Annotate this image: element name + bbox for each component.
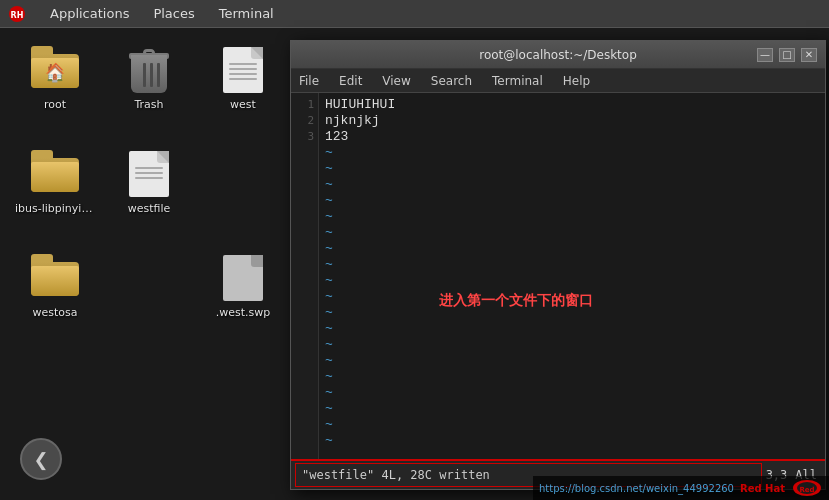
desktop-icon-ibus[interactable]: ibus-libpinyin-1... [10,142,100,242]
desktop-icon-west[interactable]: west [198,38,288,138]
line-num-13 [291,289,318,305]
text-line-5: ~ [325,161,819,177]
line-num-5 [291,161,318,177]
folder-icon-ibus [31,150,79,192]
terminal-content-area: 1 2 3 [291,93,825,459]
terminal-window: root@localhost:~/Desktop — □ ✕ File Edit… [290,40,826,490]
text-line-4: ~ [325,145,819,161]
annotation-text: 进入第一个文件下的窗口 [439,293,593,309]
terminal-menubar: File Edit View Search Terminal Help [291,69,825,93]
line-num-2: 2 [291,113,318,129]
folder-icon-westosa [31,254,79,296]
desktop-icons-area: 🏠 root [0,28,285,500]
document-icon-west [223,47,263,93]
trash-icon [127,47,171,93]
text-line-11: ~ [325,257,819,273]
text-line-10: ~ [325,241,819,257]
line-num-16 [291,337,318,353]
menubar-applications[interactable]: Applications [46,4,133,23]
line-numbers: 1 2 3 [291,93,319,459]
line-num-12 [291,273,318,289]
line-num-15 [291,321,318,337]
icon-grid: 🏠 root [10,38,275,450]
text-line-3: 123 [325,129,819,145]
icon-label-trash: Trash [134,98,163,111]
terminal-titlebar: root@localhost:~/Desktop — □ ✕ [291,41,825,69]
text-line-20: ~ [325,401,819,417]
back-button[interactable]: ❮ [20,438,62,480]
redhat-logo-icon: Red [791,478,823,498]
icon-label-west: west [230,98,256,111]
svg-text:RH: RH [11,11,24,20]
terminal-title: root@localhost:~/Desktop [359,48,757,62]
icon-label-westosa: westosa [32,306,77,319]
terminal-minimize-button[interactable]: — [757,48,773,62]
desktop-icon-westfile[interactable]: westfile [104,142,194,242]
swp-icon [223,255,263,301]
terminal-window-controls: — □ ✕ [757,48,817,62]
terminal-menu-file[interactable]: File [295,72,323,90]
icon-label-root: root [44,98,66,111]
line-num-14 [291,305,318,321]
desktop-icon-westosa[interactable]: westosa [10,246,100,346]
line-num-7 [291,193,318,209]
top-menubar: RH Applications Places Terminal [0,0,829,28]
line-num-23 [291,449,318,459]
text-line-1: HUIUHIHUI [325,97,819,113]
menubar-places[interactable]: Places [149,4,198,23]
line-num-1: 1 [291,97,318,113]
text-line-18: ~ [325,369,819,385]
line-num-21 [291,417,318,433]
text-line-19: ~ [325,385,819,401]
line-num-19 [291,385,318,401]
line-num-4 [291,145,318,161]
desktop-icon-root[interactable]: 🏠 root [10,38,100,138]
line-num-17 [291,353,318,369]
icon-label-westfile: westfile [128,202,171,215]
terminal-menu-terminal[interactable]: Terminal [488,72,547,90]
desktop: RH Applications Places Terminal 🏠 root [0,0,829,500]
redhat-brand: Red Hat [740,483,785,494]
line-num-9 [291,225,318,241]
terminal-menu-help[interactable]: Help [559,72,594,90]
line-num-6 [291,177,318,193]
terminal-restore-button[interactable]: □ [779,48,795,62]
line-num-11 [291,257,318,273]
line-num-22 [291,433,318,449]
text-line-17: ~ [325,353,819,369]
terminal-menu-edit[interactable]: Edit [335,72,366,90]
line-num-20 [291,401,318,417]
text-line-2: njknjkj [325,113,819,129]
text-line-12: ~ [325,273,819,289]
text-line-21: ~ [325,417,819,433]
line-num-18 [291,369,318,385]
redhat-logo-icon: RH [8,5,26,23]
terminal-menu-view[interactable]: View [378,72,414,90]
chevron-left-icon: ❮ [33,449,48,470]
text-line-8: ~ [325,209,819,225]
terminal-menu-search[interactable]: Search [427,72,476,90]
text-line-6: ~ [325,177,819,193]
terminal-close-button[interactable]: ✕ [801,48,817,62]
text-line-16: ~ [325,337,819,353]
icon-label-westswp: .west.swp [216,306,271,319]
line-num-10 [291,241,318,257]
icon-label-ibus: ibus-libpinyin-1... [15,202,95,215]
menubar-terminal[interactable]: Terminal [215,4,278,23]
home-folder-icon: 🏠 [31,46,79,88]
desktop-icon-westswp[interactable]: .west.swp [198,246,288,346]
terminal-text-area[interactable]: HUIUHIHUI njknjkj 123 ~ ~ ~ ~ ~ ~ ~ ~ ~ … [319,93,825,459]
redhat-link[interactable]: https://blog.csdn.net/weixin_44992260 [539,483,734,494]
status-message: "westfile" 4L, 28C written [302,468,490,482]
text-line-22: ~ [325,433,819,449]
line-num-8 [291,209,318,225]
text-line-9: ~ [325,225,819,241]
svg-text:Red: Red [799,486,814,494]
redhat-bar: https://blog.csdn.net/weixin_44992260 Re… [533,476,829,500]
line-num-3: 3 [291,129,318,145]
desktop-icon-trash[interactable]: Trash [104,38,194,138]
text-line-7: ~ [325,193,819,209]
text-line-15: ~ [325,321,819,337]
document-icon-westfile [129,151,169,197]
* * *
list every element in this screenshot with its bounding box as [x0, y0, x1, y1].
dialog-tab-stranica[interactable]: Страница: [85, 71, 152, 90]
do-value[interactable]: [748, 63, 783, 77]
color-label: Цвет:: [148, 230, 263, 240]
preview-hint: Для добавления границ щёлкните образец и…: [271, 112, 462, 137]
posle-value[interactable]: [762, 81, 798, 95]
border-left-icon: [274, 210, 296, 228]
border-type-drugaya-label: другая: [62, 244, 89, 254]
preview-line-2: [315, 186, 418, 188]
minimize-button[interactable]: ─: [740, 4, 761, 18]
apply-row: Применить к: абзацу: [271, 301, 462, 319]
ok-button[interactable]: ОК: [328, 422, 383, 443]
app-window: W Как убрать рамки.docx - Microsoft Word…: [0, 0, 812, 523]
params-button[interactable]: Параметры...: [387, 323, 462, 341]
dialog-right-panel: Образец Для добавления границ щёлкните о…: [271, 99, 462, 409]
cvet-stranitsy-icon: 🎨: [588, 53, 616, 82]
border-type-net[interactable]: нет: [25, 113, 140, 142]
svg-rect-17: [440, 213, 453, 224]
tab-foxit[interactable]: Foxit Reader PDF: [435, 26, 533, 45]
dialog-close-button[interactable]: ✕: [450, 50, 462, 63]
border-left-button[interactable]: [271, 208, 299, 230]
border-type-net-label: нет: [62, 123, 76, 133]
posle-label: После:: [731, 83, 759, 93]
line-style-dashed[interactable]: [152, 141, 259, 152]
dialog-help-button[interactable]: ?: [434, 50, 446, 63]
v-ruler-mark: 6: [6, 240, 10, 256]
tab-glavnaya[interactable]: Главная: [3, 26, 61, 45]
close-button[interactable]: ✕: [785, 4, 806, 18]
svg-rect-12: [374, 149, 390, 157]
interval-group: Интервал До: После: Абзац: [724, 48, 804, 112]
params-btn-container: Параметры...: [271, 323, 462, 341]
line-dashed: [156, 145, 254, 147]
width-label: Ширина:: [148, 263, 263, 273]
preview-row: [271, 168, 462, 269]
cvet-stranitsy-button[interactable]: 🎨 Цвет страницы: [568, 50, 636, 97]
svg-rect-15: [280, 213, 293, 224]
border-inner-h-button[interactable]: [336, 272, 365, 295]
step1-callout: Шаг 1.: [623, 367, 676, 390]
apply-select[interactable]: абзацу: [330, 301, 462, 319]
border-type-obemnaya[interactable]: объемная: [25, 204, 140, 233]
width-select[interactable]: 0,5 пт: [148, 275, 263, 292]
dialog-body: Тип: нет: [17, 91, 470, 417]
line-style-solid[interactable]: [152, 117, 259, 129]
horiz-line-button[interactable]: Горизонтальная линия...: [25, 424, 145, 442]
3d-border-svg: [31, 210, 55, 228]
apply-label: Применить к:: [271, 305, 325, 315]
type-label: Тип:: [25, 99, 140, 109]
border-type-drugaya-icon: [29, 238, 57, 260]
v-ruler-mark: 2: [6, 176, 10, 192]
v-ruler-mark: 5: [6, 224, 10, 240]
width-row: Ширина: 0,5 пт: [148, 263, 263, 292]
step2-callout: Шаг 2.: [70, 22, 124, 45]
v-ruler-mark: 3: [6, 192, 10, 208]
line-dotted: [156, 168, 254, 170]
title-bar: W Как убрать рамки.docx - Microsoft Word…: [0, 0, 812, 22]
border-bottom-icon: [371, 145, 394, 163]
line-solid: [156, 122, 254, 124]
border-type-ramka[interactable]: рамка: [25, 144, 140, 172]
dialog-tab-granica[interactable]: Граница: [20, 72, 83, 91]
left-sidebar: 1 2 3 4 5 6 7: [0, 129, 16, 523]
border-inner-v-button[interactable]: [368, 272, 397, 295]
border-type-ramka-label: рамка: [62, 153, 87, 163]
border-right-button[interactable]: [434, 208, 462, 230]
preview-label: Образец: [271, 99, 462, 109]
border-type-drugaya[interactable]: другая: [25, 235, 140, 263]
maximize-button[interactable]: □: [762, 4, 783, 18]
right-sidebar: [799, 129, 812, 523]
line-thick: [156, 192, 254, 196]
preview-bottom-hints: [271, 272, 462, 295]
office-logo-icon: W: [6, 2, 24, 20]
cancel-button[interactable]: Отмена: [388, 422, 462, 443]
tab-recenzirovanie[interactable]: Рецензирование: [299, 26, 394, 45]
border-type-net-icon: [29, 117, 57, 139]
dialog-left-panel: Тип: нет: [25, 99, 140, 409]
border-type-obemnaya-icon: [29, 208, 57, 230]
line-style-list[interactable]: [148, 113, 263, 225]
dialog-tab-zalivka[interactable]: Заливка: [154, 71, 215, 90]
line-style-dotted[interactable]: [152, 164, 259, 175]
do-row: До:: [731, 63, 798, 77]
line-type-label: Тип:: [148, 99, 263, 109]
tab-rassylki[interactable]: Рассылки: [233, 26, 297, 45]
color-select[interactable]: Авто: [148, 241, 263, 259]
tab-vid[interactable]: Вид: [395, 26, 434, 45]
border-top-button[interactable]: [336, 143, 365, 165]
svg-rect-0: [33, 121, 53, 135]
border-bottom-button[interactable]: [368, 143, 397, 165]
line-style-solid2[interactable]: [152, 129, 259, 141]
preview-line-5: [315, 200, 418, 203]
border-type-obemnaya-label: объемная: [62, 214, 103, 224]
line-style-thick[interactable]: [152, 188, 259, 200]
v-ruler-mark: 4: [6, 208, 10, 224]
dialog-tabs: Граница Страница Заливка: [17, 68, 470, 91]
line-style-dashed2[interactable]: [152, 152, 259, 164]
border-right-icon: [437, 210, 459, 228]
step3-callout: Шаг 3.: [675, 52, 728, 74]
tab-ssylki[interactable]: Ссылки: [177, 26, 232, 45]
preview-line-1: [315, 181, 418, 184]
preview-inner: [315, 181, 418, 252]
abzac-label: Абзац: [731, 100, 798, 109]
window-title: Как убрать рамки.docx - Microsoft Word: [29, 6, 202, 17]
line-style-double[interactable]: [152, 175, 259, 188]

What this task involves
Scan the entries above for the word "https", then copy every line in which it occurs.

Solution to this problem
redhat-link[interactable]: https://blog.csdn.net/weixin_44992260 [539,483,734,494]
redhat-bar: https://blog.csdn.net/weixin_44992260 Re… [533,476,829,500]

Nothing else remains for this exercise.